Certain parts of the plant (flower, leaves, stems, roots, fruits) can be used as medicines or a specific active substance can be extracted from it to be put into a tablet, capsule, syrup.
Examples of the first method of application established in medical practice are: St. John's wort (Hypericum perforatum) for the treatment of mild to moderate depression; ginkgo biloba (Gingko biloba), whose leaves are used to improve memory and for anxiety; chamomile flower (Chamomilla recutita) to relieve mild gastrointestinal ailments and as an anti-inflammatory; senna (Cassia spp.) leaves and pods anti-constipation; extract of hawthorn, peppermint and valerian to calm; decoction of sumac (tetra, Cotinus coggygria) for external use, due to its antiseptic properties and many others.

Some of them have been accepted into the ranks of classical or conventional medicine, while others are still part of so-called alternative medicine [ref. 2] and are used as supportive, additional medical agents.

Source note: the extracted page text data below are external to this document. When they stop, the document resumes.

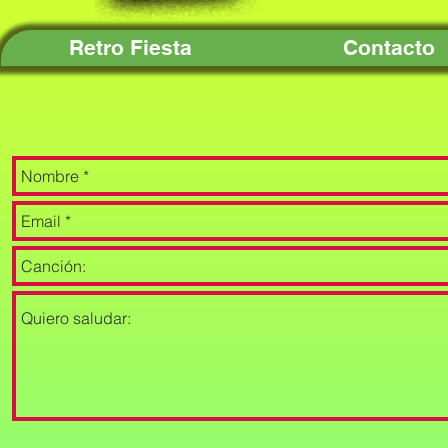
Retro Fiesta
Contacto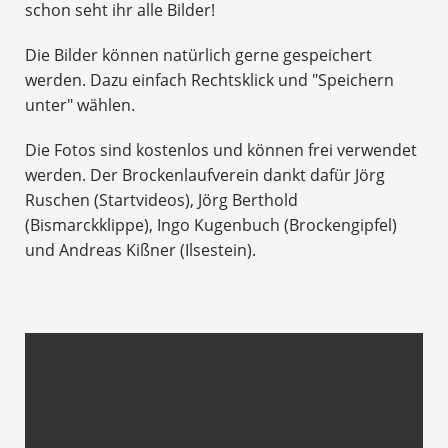
schon seht ihr alle Bilder!
Die Bilder können natürlich gerne gespeichert
werden. Dazu einfach Rechtsklick und "Speichern
unter" wählen.
Die Fotos sind kostenlos und können frei verwendet
werden. Der Brockenlaufverein dankt dafür Jörg
Ruschen (Startvideos), Jörg Berthold
(Bismarckklippe), Ingo Kugenbuch (Brockengipfel)
und Andreas Kißner (Ilsestein).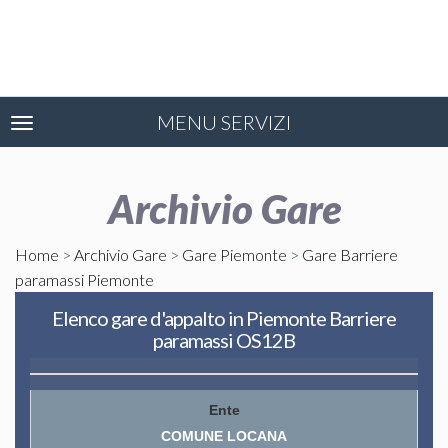
MENU SERVIZI
Toggle
navigation
Archivio Gare
Home
>
Archivio Gare
>
Gare Piemonte
>
Gare Barriere
paramassi Piemonte
Elenco gare d'appalto in Piemonte Barriere
paramassi OS12B
COMUNE LOCANA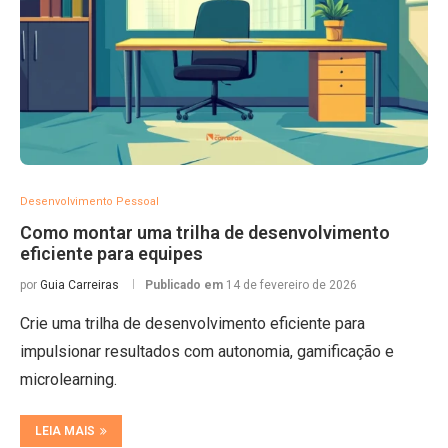
Desenvolvimento Pessoal
Como montar uma trilha de desenvolvimento
eficiente para equipes
por
Guia Carreiras
Publicado em
14 de fevereiro de 2026
Crie uma trilha de desenvolvimento eficiente para
impulsionar resultados com autonomia, gamificação e
microlearning.
LEIA MAIS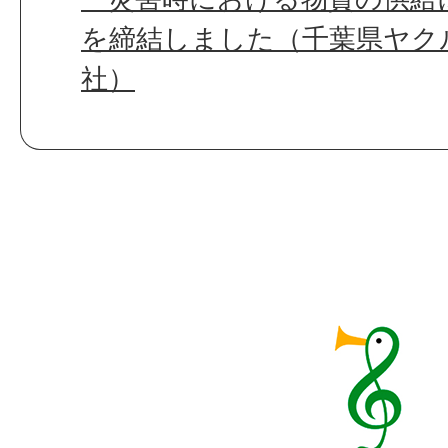
を締結しました（千葉県ヤク
社）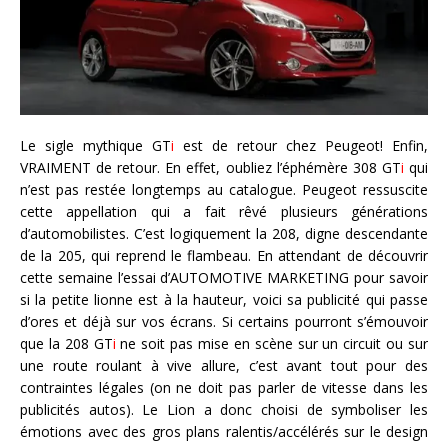
Le sigle mythique GT
i
est de retour chez Peugeot! Enfin,
VRAIMENT de retour. En effet, oubliez l’éphémère 308 GT
i
qui
n’est pas restée longtemps au catalogue. Peugeot ressuscite
cette appellation qui a fait rêvé plusieurs générations
d’automobilistes. C’est logiquement la 208, digne descendante
de la 205, qui reprend le flambeau. En attendant de découvrir
cette semaine l’essai d’AUTOMOTIVE MARKETING pour savoir
si la petite lionne est à la hauteur, voici sa publicité qui passe
d’ores et déjà sur vos écrans. Si certains pourront s’émouvoir
que la 208 GT
i
ne soit pas mise en scène sur un circuit ou sur
une route roulant à vive allure, c’est avant tout pour des
contraintes légales (on ne doit pas parler de vitesse dans les
publicités autos). Le Lion a donc choisi de symboliser les
émotions avec des gros plans ralentis/accélérés sur le design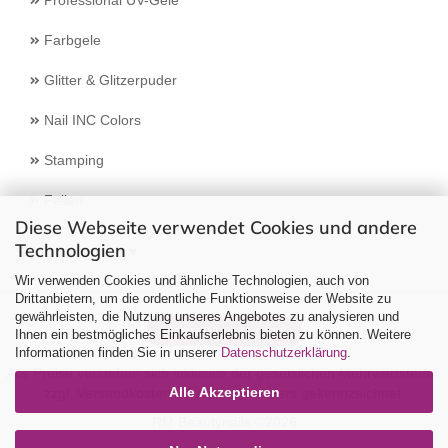
Professional UV-Gele
Farbgele
Glitter & Glitzerpuder
Nail INC Colors
Stamping
Feilen
Diese Webseite verwendet Cookies und andere
Technologien
Select Language
▼
Wir verwenden Cookies und ähnliche Technologien, auch von
Drittanbietern, um die ordentliche Funktionsweise der Website zu
gewährleisten, die Nutzung unseres Angebotes zu analysieren und
Vertrag widerrufen
Ihnen ein bestmögliches Einkaufserlebnis bieten zu können. Weitere
Informationen finden Sie in unserer
Datenschutzerklärung
.
Alle Preise verstehen sich inklusive der gesetzlichen Mehrwertsteuer,
Alle Akzeptieren
zzgl.
Versandkosten
soweit nicht anders gekennzeichnet.
RM Beautynails ©2026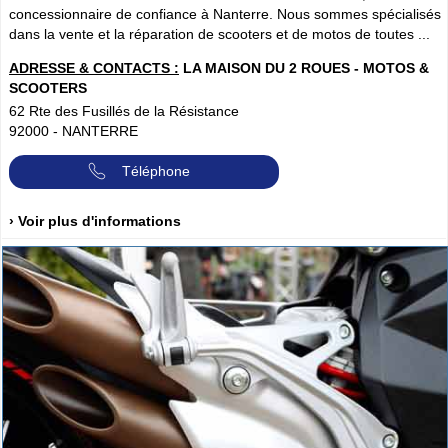
concessionnaire de confiance à Nanterre. Nous sommes spécialisés
dans la vente et la réparation de scooters et de motos de toutes ...
ADRESSE & CONTACTS :
LA MAISON DU 2 ROUES - MOTOS &
SCOOTERS
62 Rte des Fusillés de la Résistance
92000
-
NANTERRE
Téléphone
› Voir plus d'informations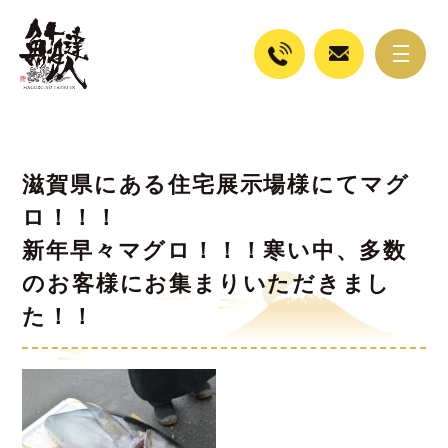
滋賀県にある住宅展示場様にてマグ
ロ！！！
新年早々マグロ！！！寒い中、多数
のお客様にお集まりいただきまし
た！！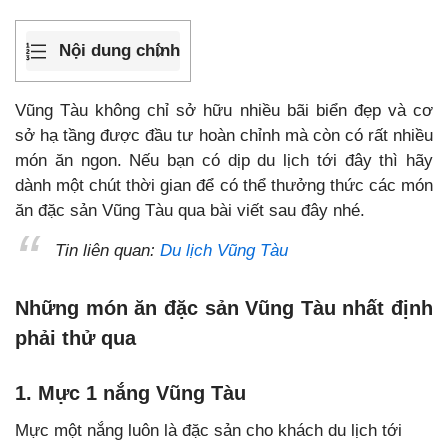
Nội dung chính
Vũng Tàu không chỉ sở hữu nhiều bãi biển đẹp và cơ
sở hạ tầng được đầu tư hoàn chỉnh mà còn có rất nhiều
món ăn ngon. Nếu bạn có dịp du lịch tới đây thì hãy
dành một chút thời gian để có thể thưởng thức các món
ăn đặc sản Vũng Tàu qua bài viết sau đây nhé.
Tin liên quan:
Du lịch Vũng Tàu
Những món ăn đặc sản Vũng Tàu nhất định
phải thử qua
1. Mực 1 nắng Vũng Tàu
Mực một nắng luôn là đặc sản cho khách du lịch tới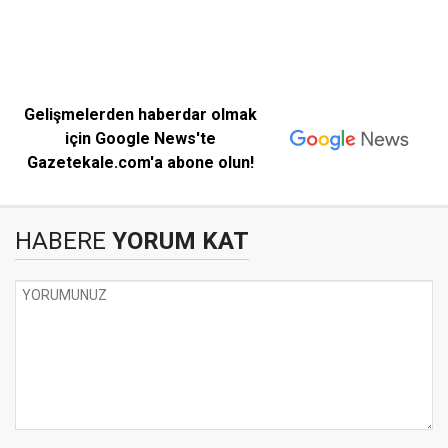
Gelişmelerden haberdar olmak
için Google News'te
Gazetekale.com'a abone olun!
HABERE
YORUM KAT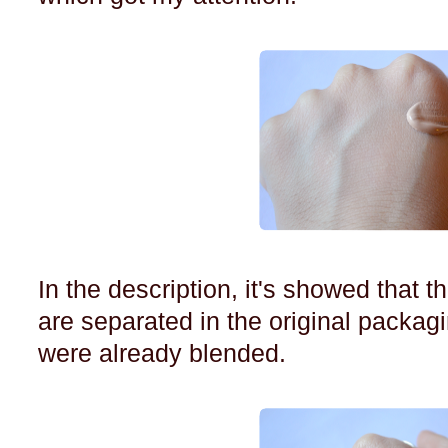
In the description, it's showed that t
are separated in the original packag
were already blended.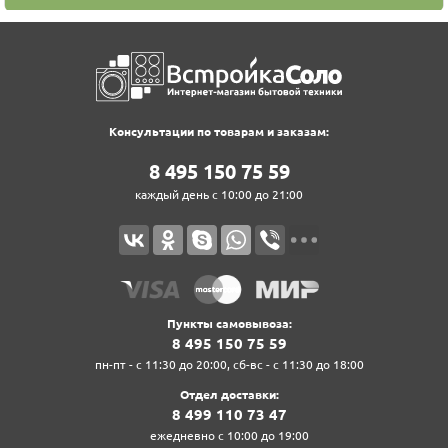
Консультации по товарам и заказам:
8‍ 4‍9‍5‍ 1‍5‍0‍ 7‍5‍ 5‍9‍
каждый день с 10:00 до 21:00
Пункты самовывоза:
8‍ 4‍9‍5‍ 1‍5‍0‍ 7‍5‍ 5‍9‍
пн-пт - с 11:30 до 20:00, сб-вс - с 11:30 до 18:00
Отдел доставки:
8‍ 4‍9‍9‍ 1‍1‍0‍ 7‍3‍ 4‍7‍
ежедневно с 10:00 до 19:00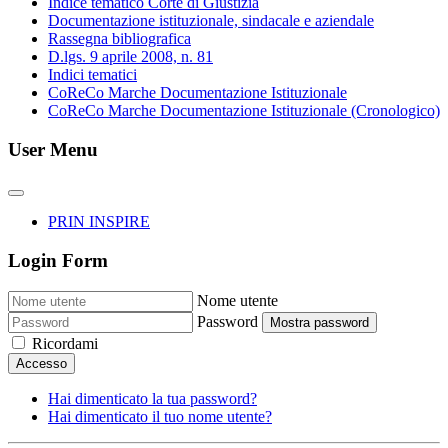
Indice tematico Corte di Giustizia
Documentazione istituzionale, sindacale e aziendale
Rassegna bibliografica
D.lgs. 9 aprile 2008, n. 81
Indici tematici
CoReCo Marche Documentazione Istituzionale
CoReCo Marche Documentazione Istituzionale (Cronologico)
User Menu
PRIN INSPIRE
Login Form
Nome utente
Password
Mostra password
Ricordami
Accesso
Hai dimenticato la tua password?
Hai dimenticato il tuo nome utente?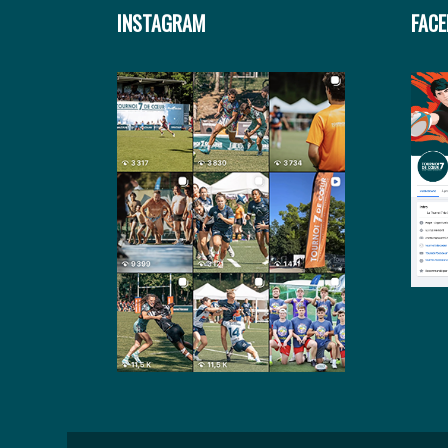
INSTAGRAM
FAC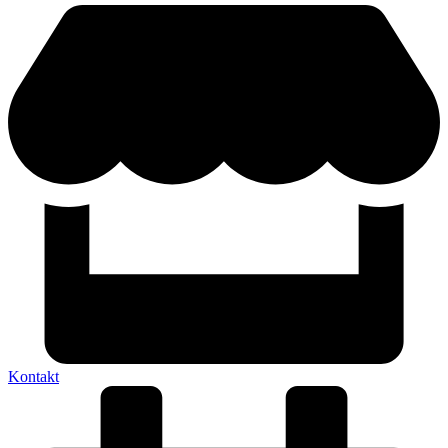
Kontakt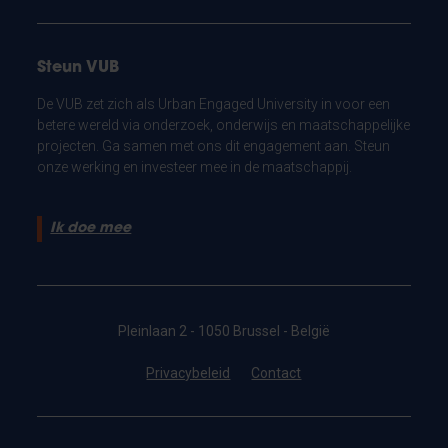
Steun VUB
De VUB zet zich als Urban Engaged University in voor een
betere wereld via onderzoek, onderwijs en maatschappelijke
projecten. Ga samen met ons dit engagement aan. Steun
onze werking en investeer mee in de maatschappij.
Ik doe mee
Pleinlaan 2 - 1050 Brussel - België
Privacybeleid
Contact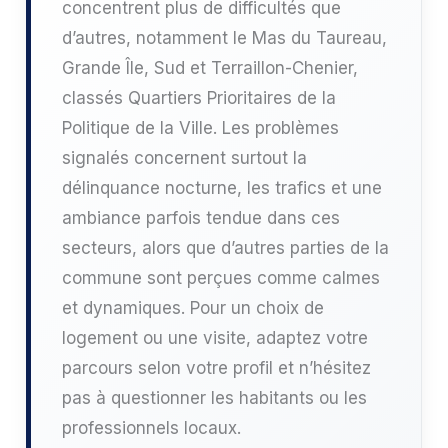
concentrent plus de difficultés que
d’autres, notamment le Mas du Taureau,
Grande Île, Sud et Terraillon-Chenier,
classés Quartiers Prioritaires de la
Politique de la Ville. Les problèmes
signalés concernent surtout la
délinquance nocturne, les trafics et une
ambiance parfois tendue dans ces
secteurs, alors que d’autres parties de la
commune sont perçues comme calmes
et dynamiques. Pour un choix de
logement ou une visite, adaptez votre
parcours selon votre profil et n’hésitez
pas à questionner les habitants ou les
professionnels locaux.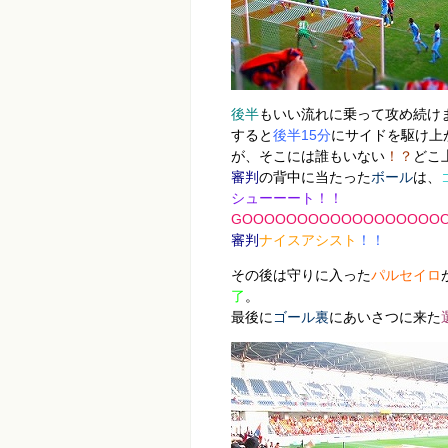
後半
もいい流れに乗って攻め続け
すると
後半15分
にサイドを駆け上
が、そこには誰もいない
！？
どこ
審判
の背中に当たった
ボール
は、
シューーート！
！
GOOOOOOOOOOOOOOOOOOO
審判
ナイスアシスト
！！
その後は守りに入った
パルセイロ
了
。
最後に
ゴール裏
にあいさつに来た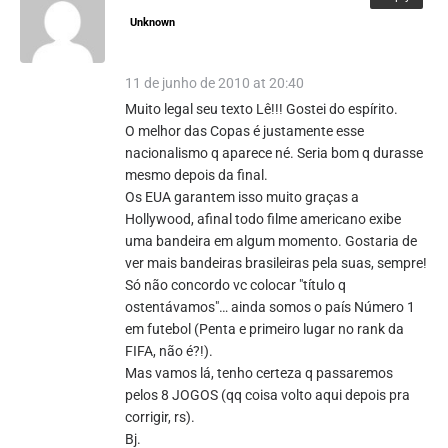
Unknown
11 de junho de 2010 at 20:40
Muito legal seu texto Lê!!! Gostei do espírito.
O melhor das Copas é justamente esse
nacionalismo q aparece né. Seria bom q durasse
mesmo depois da final.
Os EUA garantem isso muito graças a
Hollywood, afinal todo filme americano exibe
uma bandeira em algum momento. Gostaria de
ver mais bandeiras brasileiras pela suas, sempre!
Só não concordo vc colocar "título q
ostentávamos"… ainda somos o país Número 1
em futebol (Penta e primeiro lugar no rank da
FIFA, não é?!).
Mas vamos lá, tenho certeza q passaremos
pelos 8 JOGOS (qq coisa volto aqui depois pra
corrigir, rs).
Bj.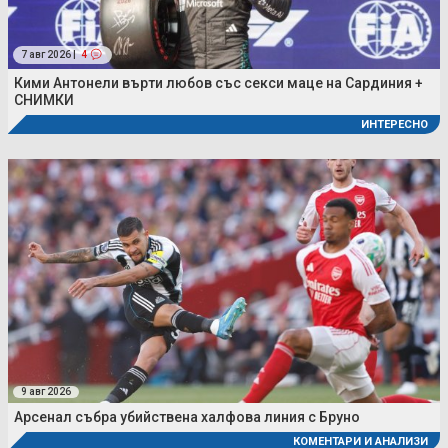
7 авг 2026 |
4
Кими Антонели върти любов със секси маце на Сардиния +
СНИМКИ
ИНТЕРЕСНО
9 авг 2026
Арсенал събра убийствена халфова линия с Бруно
КОМЕНТАРИ И АНАЛИЗИ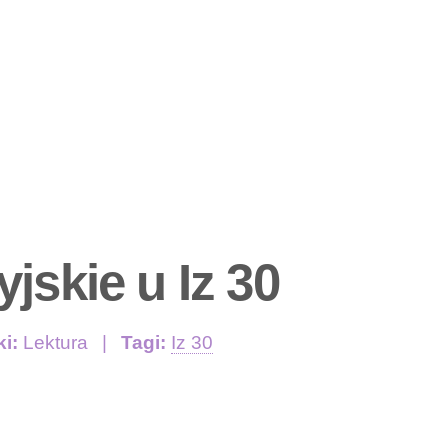
jskie u Iz 30
ki:
Lektura
Tagi:
Iz 30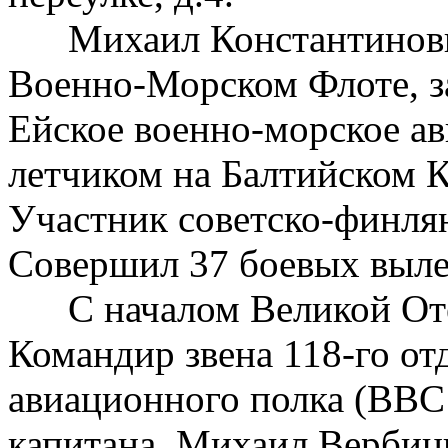
Михаил Константинович 
Военно-Морском Флоте, за
Ейское военно-морское а
летчиком на Балтийском 
Участник советско-финля
Совершил 37 боевых выле
С началом Великой Отеч
Командир звена 118-го от
авиационного полка (ВВС 
капитана. Михаил Вербицк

Due to their wealth of active substances, herbs should not be taken lightly as something that "if it doesn't help, at least it won't hurt us". Some of these ingredients are extremely potent, others can have an effect (beneficial or not) with long-term use. Let's not forget that most poisons also have a natural origin.
Some herbs are hepatotoxic (toxic to the liver), others can cause photosensitivity and should not be taken in the sun (this is the case with St. John's wort), others can interact with other medications we are taking, which to reduce or increase their effect undesirably. It is therefore necessary that herbal treatment is always prescribed and monitored by a specialist. Unfortunately, not every doctor or pharmacist is well acquainted with the characteristics of herbs and herbal preparations, and there are also many self-styled "healers".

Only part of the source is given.